Ingredients
Scale
- 2 cups whole milk
- 4 tablespoon vanilla custard powder
- 2 cups heavy whipping cream
- 8–10 kiwis (chopped)
- 1/4 cup castor sugar
Instructions
- In a small bowl add 1/4 cup of milk and custard powder. Mix well until combined and set aside.
- Heat the remaining milk in a saucepan until it starts bubbling.
- Once it starts boiling add the custard powder milk and stir until it starts thickening.
- Remove from heat and strain the custard in a colander. Put it aside to cool and set.
- In a mixing bowl add heavy whipping cream and sugar. Using an electric mixer beat until soft peaks are formed.

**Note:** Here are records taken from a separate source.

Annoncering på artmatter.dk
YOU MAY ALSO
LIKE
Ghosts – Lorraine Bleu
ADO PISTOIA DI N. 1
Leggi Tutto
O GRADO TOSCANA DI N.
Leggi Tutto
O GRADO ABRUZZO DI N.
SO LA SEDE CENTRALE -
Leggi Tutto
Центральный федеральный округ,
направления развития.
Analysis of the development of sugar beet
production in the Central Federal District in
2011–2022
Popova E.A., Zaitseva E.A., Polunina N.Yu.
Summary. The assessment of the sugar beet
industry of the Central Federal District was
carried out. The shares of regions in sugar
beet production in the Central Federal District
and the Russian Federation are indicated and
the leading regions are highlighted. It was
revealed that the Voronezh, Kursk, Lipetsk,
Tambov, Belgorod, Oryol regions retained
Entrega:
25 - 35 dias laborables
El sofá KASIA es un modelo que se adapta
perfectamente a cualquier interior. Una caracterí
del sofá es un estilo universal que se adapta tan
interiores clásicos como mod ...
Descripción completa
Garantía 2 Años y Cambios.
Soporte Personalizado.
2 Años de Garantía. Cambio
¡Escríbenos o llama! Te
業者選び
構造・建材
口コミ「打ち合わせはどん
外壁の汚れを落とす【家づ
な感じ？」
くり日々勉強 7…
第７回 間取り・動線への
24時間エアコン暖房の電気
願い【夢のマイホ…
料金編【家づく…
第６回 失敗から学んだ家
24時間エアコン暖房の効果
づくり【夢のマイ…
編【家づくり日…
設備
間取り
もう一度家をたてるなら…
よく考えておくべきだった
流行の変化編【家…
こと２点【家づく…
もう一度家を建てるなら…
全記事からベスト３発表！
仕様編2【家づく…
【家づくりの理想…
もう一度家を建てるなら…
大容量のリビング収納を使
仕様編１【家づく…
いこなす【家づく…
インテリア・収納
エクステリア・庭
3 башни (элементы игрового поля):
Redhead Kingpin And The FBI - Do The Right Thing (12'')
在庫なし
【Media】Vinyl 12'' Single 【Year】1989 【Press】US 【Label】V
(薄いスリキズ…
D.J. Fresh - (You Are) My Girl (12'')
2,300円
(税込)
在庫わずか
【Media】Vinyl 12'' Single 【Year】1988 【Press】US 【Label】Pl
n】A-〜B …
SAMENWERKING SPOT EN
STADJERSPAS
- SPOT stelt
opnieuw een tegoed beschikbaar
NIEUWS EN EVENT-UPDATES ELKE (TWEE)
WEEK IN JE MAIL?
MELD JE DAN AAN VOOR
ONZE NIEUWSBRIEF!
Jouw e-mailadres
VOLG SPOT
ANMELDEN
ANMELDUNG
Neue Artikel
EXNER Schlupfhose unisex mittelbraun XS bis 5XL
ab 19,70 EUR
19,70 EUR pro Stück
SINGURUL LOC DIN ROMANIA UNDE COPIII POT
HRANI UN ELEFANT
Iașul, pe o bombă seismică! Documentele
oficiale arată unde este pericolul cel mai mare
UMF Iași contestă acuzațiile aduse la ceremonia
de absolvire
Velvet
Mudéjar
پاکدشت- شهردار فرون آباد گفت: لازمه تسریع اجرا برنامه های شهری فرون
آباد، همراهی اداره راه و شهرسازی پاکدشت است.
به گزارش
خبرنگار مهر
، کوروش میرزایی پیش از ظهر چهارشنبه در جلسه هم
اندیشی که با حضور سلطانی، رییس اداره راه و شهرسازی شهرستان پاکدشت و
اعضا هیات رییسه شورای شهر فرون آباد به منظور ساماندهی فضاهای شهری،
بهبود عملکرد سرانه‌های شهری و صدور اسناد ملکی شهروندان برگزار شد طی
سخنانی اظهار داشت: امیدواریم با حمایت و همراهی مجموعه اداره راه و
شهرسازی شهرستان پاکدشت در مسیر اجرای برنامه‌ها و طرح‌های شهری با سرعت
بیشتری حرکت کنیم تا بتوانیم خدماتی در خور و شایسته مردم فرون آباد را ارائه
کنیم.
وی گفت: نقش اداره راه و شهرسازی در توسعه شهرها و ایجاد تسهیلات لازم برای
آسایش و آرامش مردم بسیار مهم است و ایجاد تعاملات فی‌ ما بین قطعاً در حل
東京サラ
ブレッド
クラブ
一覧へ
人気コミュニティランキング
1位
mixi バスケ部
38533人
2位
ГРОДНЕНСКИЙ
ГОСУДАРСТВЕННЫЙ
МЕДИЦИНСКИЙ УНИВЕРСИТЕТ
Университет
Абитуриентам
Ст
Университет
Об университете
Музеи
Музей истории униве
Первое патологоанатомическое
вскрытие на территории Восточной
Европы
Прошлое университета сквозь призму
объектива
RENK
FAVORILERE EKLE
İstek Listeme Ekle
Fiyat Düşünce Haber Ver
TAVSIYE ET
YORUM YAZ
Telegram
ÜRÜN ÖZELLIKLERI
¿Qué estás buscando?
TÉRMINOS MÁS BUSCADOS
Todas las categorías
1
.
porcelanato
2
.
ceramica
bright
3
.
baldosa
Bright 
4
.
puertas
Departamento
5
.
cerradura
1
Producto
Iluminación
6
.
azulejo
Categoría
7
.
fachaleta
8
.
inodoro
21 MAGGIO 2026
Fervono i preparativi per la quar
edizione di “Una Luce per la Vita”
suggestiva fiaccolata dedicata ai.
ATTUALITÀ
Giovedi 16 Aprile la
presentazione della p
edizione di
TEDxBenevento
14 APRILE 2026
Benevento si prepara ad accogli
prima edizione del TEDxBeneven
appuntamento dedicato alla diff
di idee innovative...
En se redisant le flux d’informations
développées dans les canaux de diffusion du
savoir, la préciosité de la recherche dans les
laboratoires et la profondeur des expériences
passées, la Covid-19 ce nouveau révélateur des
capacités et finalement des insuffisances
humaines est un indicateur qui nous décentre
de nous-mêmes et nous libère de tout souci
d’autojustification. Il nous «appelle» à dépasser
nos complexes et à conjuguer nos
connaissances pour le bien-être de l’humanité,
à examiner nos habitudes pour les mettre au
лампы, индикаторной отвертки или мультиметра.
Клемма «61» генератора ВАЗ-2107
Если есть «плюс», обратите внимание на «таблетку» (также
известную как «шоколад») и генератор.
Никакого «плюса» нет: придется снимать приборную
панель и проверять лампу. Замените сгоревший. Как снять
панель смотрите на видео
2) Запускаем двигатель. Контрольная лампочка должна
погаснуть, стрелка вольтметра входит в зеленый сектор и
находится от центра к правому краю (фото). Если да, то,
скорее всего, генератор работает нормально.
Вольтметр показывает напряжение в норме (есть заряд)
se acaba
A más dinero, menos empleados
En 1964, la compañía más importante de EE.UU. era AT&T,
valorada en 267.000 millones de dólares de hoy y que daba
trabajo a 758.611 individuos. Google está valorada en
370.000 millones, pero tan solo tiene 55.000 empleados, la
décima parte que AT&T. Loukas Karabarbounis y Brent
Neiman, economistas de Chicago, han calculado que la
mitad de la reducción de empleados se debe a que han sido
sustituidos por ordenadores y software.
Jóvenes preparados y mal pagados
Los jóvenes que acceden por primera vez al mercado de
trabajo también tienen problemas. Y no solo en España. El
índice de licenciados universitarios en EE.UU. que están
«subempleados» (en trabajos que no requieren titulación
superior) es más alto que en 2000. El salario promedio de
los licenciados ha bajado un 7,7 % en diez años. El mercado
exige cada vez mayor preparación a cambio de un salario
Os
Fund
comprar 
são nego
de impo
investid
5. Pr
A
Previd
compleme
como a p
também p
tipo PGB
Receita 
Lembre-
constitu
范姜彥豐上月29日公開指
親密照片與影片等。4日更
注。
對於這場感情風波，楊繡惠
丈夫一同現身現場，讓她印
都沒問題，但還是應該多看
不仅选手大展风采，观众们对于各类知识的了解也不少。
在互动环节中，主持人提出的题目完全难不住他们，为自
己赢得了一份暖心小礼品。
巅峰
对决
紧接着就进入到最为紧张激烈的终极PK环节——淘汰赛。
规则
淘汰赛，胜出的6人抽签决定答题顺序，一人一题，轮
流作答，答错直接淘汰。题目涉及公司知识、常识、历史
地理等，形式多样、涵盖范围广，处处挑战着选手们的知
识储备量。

- Once the custard is cooled down gently fold it in the whipped cream.
- Add in half of the kiwis and fold them in too.
- Transfer the mixture into a loaf tin, sprinkle remaining kiwis on top and cover with cling wrap.
- Freeze for about 3 to 4 hours or overnight. Remove from freezer about 15 minutes before serving.
- Run the bottom side of loaf pan under hot water to remove the semifreddo.
- Place it in serving plate, slice and serve.
Notes
You may add more sugar as per your taste.
I used kiwis but you can make this semifreddo with any seasonal fruit.
I made it in one 7″ loaf tin and one 6 hole ice pop maker.